WASHINGTON (thehill): The House is gearing up for votes this week to undo three Trump-era rules, using a special legislative tool to repeal some of the previous administration’s agency actions.
Democrats will draw on the Congressional Review Act (CRA) to take aim at rules governing methane regulations, lending practices and employment discrimination cases.
The three resolutions, which made it through the Senate on simple majority votes that included Republicans crossing the aisle on two of the measures, all have a good chance of clearing the House.
Sending the measures to President Biden’s desk would deal a blow to former President Trump’s legacy and mark the first time Congress has repealed his administration’s policies through the CRA, which allows lawmakers and a new president to get rid of rules established under a previous president if they were completed shortly before the change in administration.
“You have lots of different tools that you can use to shift regulatory policy. This tool comes with some interesting sort of expedited procedures,” said Daniel Pérez, a senior policy analyst at George Washington University’s Regulatory Studies Center.
The CRA is an all-or-nothing tool, he said, that lets you get rid of existing rules, but not revise them.
“It’s a sledgehammer, not a scalpel,” Pérez said.
The CRA was successfully used just once before 2017, but at the start of Trump’s presidency Republicans were able to eliminate more than a dozen Obama-era regulations since they controlled both the House and Senate.
And while some on the left may view this week’s vote as a kind of payback, there are other progressives who argue that Democrats should be pushing to eliminate the CRA, not give it legitimacy by using it against Trump.
“The Congressional Review Act is quite possibly the worst law Congress has ever enacted,” said James Goodwin, a senior policy analyst with the left-leaning Center for Progressive Reform.
He argued that it better serves Republicans than Democrats because the GOP’s agenda is more deregulatory, while Democrats may want to add more regulations, not just take them away.
“Very often, using the CRA puts Republicans where they want to be at. Almost never does using the CRA put Democrats where they want to be at,” he said.
“Getting rid of Trump stuff is never going to be adequate for President Biden,” Goodwin added, noting that Biden will want to implement regulations instead of just getting rid of deregulatory actions.
Still, some observers said they were surprised that Democrats haven’t targeted more Trump-era rules.
“Given how much success the Republicans had using it and how little success it had prior to that…and given how [many] differences there are in regulatory policy between the Trump administration and the Biden administration, just as there was such a broad difference between Obama and Trump, I would’ve thought for sure we were going to see more CRA activity,” said Diane Katz, a senior research fellow at the conservative Heritage Foundation.
“In my mind, it’s kind of a wasted opportunity,” she said.
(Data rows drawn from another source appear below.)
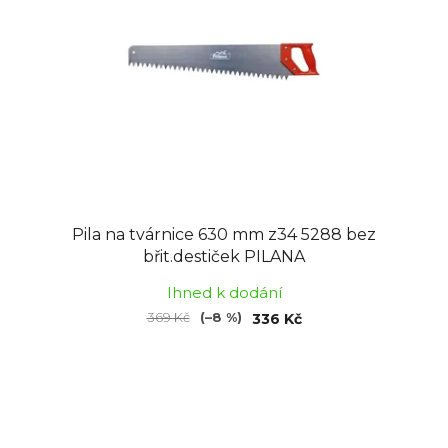
Pila na tvárnice 630 mm z34 5288 bez
břit.destiček PILANA
Ihned k dodání
369 Kč
(–8 %)
336 Kč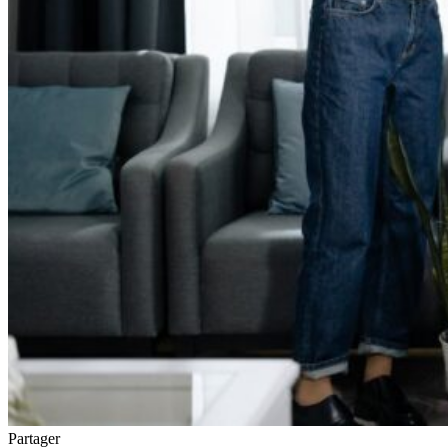
Partager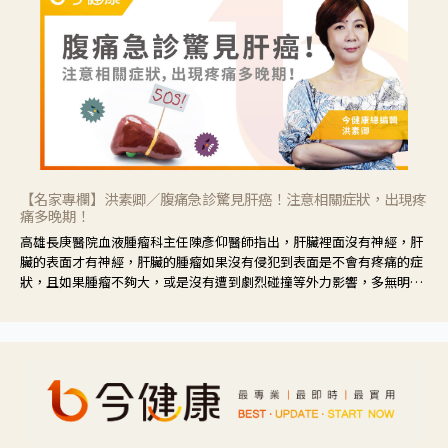
【名家專欄】洪素卿／腹痛急診驚見肝癌！注意相關症狀，出現疼
痛多晚期！
高雄長庚醫院血液腫瘤科主任陳彥仰醫師指出，肝臟裡面沒有神經，肝
臟的表面才有神經，肝臟的腫瘤如果沒有侵犯到表面是不會有疼痛的症
狀，且如果腫瘤不夠大，或是沒有遭到劇烈碰撞等外力影響，多無明顯
症狀，一旦患者出現疲勞、食慾不振、體重減輕、上腹部悶痛、肝功能
異常、黃疸、腹部腫大、甚至上腸胃道出血、吐血等肝癌臨床症狀，多
數已是晚期。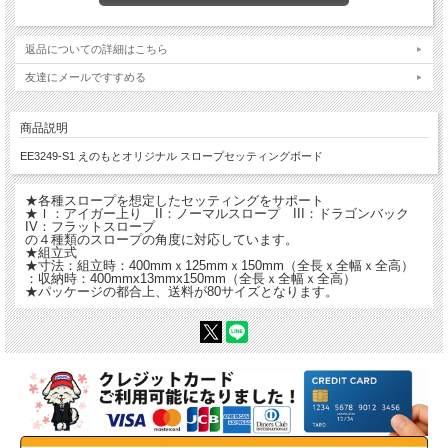
返品についての詳細はこちら
友達にメールですすめる
商品説明
EE3249-S1 えのもとオリジナル スロープセッティングボード
★各種スロープを想定したセッティングをサポート
★Ｉ：アイガー上り II：ノーマルスロープ III：ドラゴンバック
IV：フラットスロープ
の４種類のスロープの角度に対応しています。
★組立式
★寸法：組立時：400mmｘ125mmｘ150mm（全長ｘ全幅ｘ全高）
：収納時：400mmx13mmx150mm（全長ｘ全幅ｘ全高）
★パッケージの都合上、送料が80サイズとなります。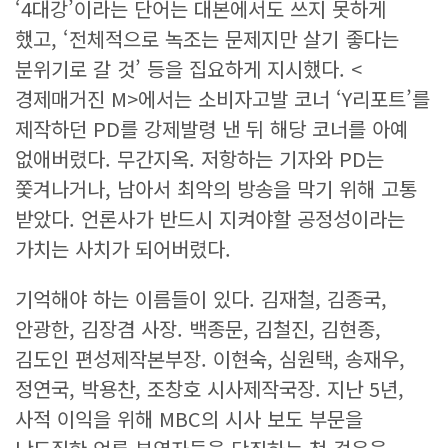
‘4대강’이라는 단어는 대본에서도 쓰지 못하게
했고, ‘전체적으로 녹조는 문제지만 살기 좋다는
분위기로 갈 것’ 등을 집요하게 지시했다. <
경제매거진 M>에서는 소비자고발 코너 ‘Y리포트’를
제작하던 PD를 강제발령 낸 뒤 해당 코너를 아예
없애버렸다. 무간지옥. 저항하는 기자와 PD는
쫓겨나거나, 남아서 최악의 방송을 막기 위해 고통
받았다. 언론사가 반드시 지켜야할 공정성이라는
가치는 사치가 되어버렸다.
기억해야 하는 이름들이 있다. 김재철, 김종국,
안광한, 김장겸 사장. 백종문, 김철진, 김현종,
김도인 편성제작본부장. 이현숙, 심원택, 송재우,
정연국, 박용찬, 조창호 시사제작국장. 지난 5년,
사적 이익을 위해 MBC의 시사 보도 부문을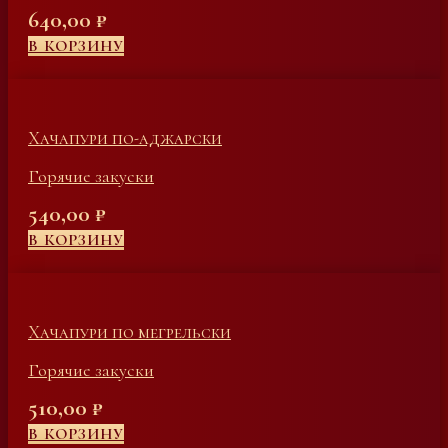
640,00
₽
В КОРЗИНУ
Хачапури по-аджарски
Горячие закуски
540,00
₽
В КОРЗИНУ
Хачапури по мегрельски
Горячие закуски
510,00
₽
В КОРЗИНУ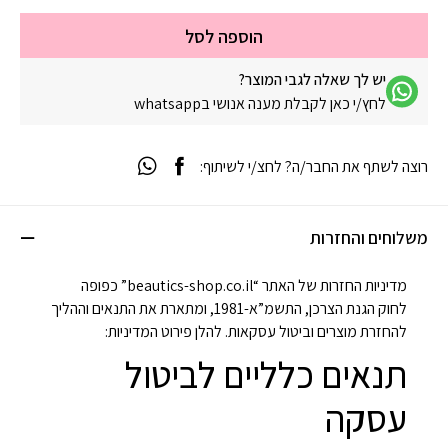
הוספה לסל
יש לך שאלה לגבי המוצר?
לחץ/י כאן לקבלת מענה אנושי בwhatsapp
רוצה לשתף את החבר/ה? לחצ/י לשיתוף:
משלוחים והחזרות
מדיניות החזרות של האתר “beautics-shop.co.il” כפופה
לחוק הגנת הצרכן, התשמ”א-1981, ומתארת את התנאים וההליך
להחזרת מוצרים וביטול עסקאות. להלן פירוט המדיניות:
תנאים כלליים לביטול
עסקה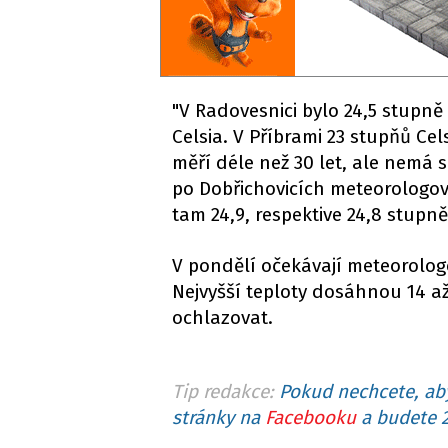
"V Radovesnici bylo 24,5 stupně 
Celsia. V Příbrami 23 stupňů Cel
měří déle než 30 let, ale nemá s
po Dobřichovicích meteorologové
tam 24,9, respektive 24,8 stupně
V pondělí očekávají meteorolog
Nejvyšší teploty dosáhnou 14 až
ochlazovat.
Tip redakce:
Pokud nechcete, aby
stránky na
Facebooku
a budete 2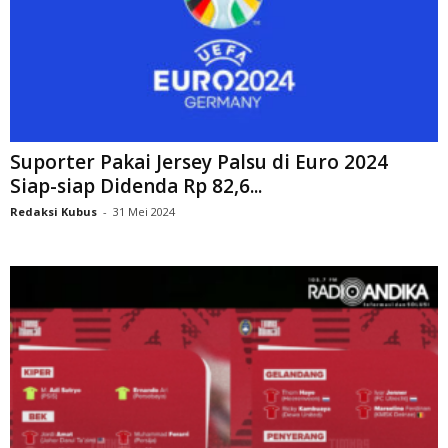
Suporter Pakai Jersey Palsu di Euro 2024
Siap-siap Didenda Rp 82,6...
Redaksi Kubus
-
31 Mei 2024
One of the Trump administration rules on tap for elimination this week is one that got rid of methane emissions standards for the oil and gas sector, and nixed limits for substances known as volatile organic compounds from oil and gas transmission and storage.
“This resolution is important, it’s probably one of the most important things that we can do right now because methane emissions are so damaging to the climate,” Rep. Diana DeGette (D-Colo.), the resolution’s sponsor, told The Hill in an interview.
Methane is more powerful than carbon dioxide when it comes to warming the planet, though it doesn’t stay in the atmosphere as long.
The CRA resolution on lending would repeal a currency rule that allows lenders to offer loans at interest rates that exceed state limits if they team up with a federally chartered bank headquartered in a state with a higher cap.
The Trump administration argued that the rule clears up uncertainty surrounding who is the “true lender” in such cases, but opponents say it allows lenders to charge consumers higher rates.
Rebecca Borné, senior policy counsel with the Center for Responsible Lending, said that this week’s vote was a “pretty clear choice between protecting consumers from extremely predatory loans” or exposing them to such loans.
The third rule up for elimination requires the Equal Employment Opportunity Commission to provide more information to employers when the agency is trying to help reach an out-of-court resolution in discrimination cases.
The Trump administration said the additional information would improve transparency, while critics said it could lead to retaliation because employers would be able to better-identify victims and witnesses, with employers also having an advantage in potential litigation through early access to information.
“When workers bring credible claims of discrimination to the EEOC, they deserve a fair process that protects their rights and shields them from retaliation,” said CRA resolution sponsor and House Committee on Education and Labor Chairman Bobby Scott (D-Va.) when introducing the measure earlier this year.